Are new vectors created even if the old ones aren't used anymore?

Question

This question is about the Data.Vector package.

Given the fact that I'll never use the old value of a certain cell once the cell is updated. Will the update operation always create a new vector, reflecting the update, or will it be done as an in-place update ?

Note: I know about Data.Vector.Mutable

Answer 1

No, but something even better can happen.

Data.Vector is built using "stream fusion". This means that if the sequence of operations that you are performing to build up and then tear down the vector can be fused away, then the Vector itself will never even be constructed and your code will turn into an optimized loop.

Fusion works by turning code that would build vectors into code that builds up and tears down streams and then puts the streams into a form that the compiler can see to perform optimizations.

So code that looks like

foo :: Int
foo = sum as
   where as, bs, cs, ds, es :: Vector Int
         as = map (*100) bs 
         bs = take 10 cs
         cs = zipWith (+) (generate 1000 id) ds
         ds = cons 1 $ cons 3 $ map (+2) es 
         es = replicate 24000 0

despite appearing to build up and tear down quite a few very large vectors can fuse all the way down to an inner loop that only calculates and adds 10 numbers.
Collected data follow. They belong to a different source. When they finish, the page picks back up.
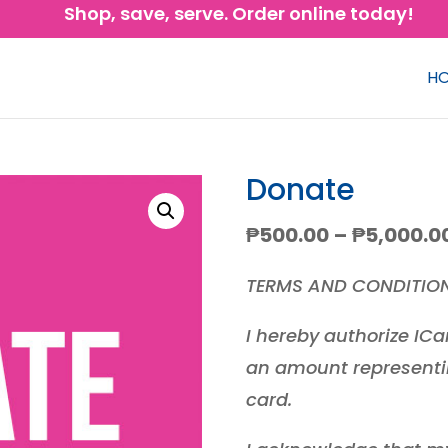
Shop, save, serve. Order online today!
H
Donate
₱
500.00
–
₱
5,000.0
TERMS AND CONDITIO
I hereby authorize ICa
an amount representi
card.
Doing what you proposed is tricky, because it requires that you know that no references to a term exist anywhere else, which imposes a cost on any attempt to copy a reference into an environment. Moreover, it interacts rather poorly with laziness. You need to attach little affine addenda to the thunk you conspicuously didn't evaluate yet. But to do this in a multithreaded environment is scarily race prone and hard to get right.

Answer 2

Well, how exactly should the compiler see that "the old vector is not used anywhere"? Say we have a function that changes a vector:

changeIt :: Vector Int -> Int -> Vector Int
changeIt vec n = vec // [(0,n)]

Just from this definition, the compiler cannot assume that vec represents the only reference to the vector in question. We would have to annotate the function so it can only be used in this way - which Haskell doesn't support (but Clean does, as far as I know).

So what can we do in Haskell? Let us say we have another silly function:

changeItTwice vec n = changeIt (changeIt vec n) (n+1)

Now GHC could inline changeIt, and indeed "see" that no reference to the intermediate structure escapes. But typically, you would use this information to not produce that intermediate data structure, instead directly generating the end result!

This is a pretty common optimization (for lists, there is fusion, for example) - and I think it plays pretty much exactly the role you have in mind: Limiting the number of times a data structure needs to be copied. Whether or not this approach is more flexible than in-place-updates is up for debate, but you can definitely recover a lot of performance without having to break abstraction by annotating uniqueness properties.

(However, I think that Vector currently does not, in fact, perform this specific optimization. Might need a few more optimizer rules...)

Answer 3

IMHO this is certainly impossible as the GHC garbage collector may go havoc if you randomly change an object (even if it is not used anymore). That is because the object may be moved into an older generation and mutation could introduce pointers to a younger generation. If now the younger generation gets garbage collected, the object may move and thus the pointer may become invalid.

AFAIK, all mutable objects in Haskell are located on a special heap that is treated differently by the GC, so that such problems can't occur.

Answer 4

Not necessarily. Data.Vector uses stream fusion, so depending on your use the vector may not be created at all and the program may compile to an efficient constant space loop.

This mostly applies to operations that transform the entire vector rather than just updating a single cell, though.